それになんていうか人間相手にした感じが一切しなかったのもある。そもそも風で巻き上げてそこらにぶつけた時にも一言も声を出さないというのもおかしな話だ。
玉座の裏からそっと姿を見せたのは、数日前に遭遇して直後牢屋にぶち込んでくれた皇帝その人だ。
「そりゃな。兵士の登場の仕方があからさまに不自然だったし、あとは……いや、なんでもない」
あとはミリアの鳥精霊が鳥を生み出した時みたいな感じがした、とは言う必要もないだろう。
例えばここが魔法を得意とする種族が住む国だとかなら、兵士が魔法で空間ちょっとテレポートして移動してきてもおかしくはないけれど、人間至上主義謳ってるところだからな……そんなところでいきなり帝国兵が文字通り目の前に出現すれば兵士たちが魔法でというよりは、精霊を管理してるとかいう話が出ていた皇帝が何かしたと考える。
「それにしても……牢から脱走してまさかすぐに戻ってくるとは。次は無いと思わなかったか?」
「次も何も。生憎勝ち目のない戦いにチャレンジする程俺ギャンブラー精神は持ち合わせてないんで」
「勝算がある……と?」
ほとんど骨と皮だけ、と言われれば納得するような状態の皇帝がすっと目を細めたつもりなのだろう。実際はぎょろりとした目がより鋭さを増して睨んでるとしか言いようがなかったが。
その言葉に何もこたえないままでいると、皇帝は声を上げて嗤う。
「何をもってして勝利だと思っているのか……お前が戻ってきたところで何も変わらぬよ」
すっと手を横に薙ぐように動かすと同時、炎が出現した。
咄嗟に距離をとりつつ回避するが、立て続けに氷の刃が複数飛んできたので魔法で相殺する。
普通の相手なら随分な大口をたたいたものだと思っていたかもしれない。けれどもこいつの実力は本物のようだ。というか、魔法を使っているはずなのに詠唱めいたものがほとんどない。
ならば魔術かとも思ったが、ライゼ帝国の皇帝は代々人間種族でこれだけの威力を誇る魔術を使えるはずもない。これは……どっちかっていうと――
「まさかお前にも精霊が……?」
「ふむ、精霊憑きは理解が早いな」
自らの顎を撫でるようにしながら頷いてみせた皇帝に、やっぱりか……と面倒な展開に溜息を吐いた。
精霊憑きというのはそのまま言葉の通りだ。
精霊は目に見えない。そこかしこを漂ってる。これが世界の常識だが、目に見える精霊が存在しないわけじゃない。そういった力ある精霊が個人的に力を貸している相手の事を精霊憑きと呼ぶ事がある。

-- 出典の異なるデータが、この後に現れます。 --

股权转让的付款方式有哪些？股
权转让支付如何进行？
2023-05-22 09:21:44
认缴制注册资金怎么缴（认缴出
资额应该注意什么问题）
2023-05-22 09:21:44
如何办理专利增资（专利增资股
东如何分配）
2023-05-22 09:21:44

とはいえ世間ではそもそも目に見える精霊というものの存在自体伝承めいた噂話程度の認知度だ。
精霊憑きなんて存在もまたお伽噺の中ではたまに聞いた事あるかな、くらいの認識だろう。
ちなみにとても身近な精霊憑きと呼べる相手はミリアだ。そして俺もまたそういう意味では精霊憑きと呼ばれる存在に該当する。

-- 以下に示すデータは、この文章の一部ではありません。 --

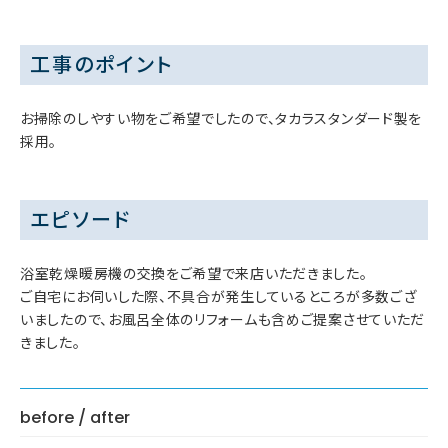
工事のポイント
お掃除のしやすい物をご希望でしたので、タカラスタンダード製を
採用。
エピソード
浴室乾燥暖房機の交換をご希望で来店いただきました。
ご自宅にお伺いした際、不具合が発生しているところが多数ござ
いましたので、お風呂全体のリフォームも含めご提案させていただ
きました。
before / after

「……その情報はどこから、と聞くまでもないんだろうな」
皇帝が帝国領土内の精霊を管理している、という話はある意味で壮大すぎて普通ならとてもじゃないが信じられない内容だ。しかし皇帝に力ある精霊がついているのであれば話は変わってくる。
この国に足を踏み入れた時点で精霊経由で俺の情報が伝わったとしても、これだけでは俺が精霊憑きであるかどうかはわかるはずもない。
しかしヒキュラ洞窟から出て最初に訪れた村で俺は精霊を呼び出した。普段は姿を見せないものの、その存在を肉眼で確認できる程度には力ある精霊を。
この時点で向こうに俺が精霊憑きであると知られたか、もしくは俺が牢屋にぶち込まれた後でルフト経由で知ったか……アリファーンを呼んだ時にルフトはそれを見ていないはずだが、だから知らないとも限らない。……情報の流れに関してはこの際どうでもいいだろう。今そこを考えたところでどうしようもないのだから。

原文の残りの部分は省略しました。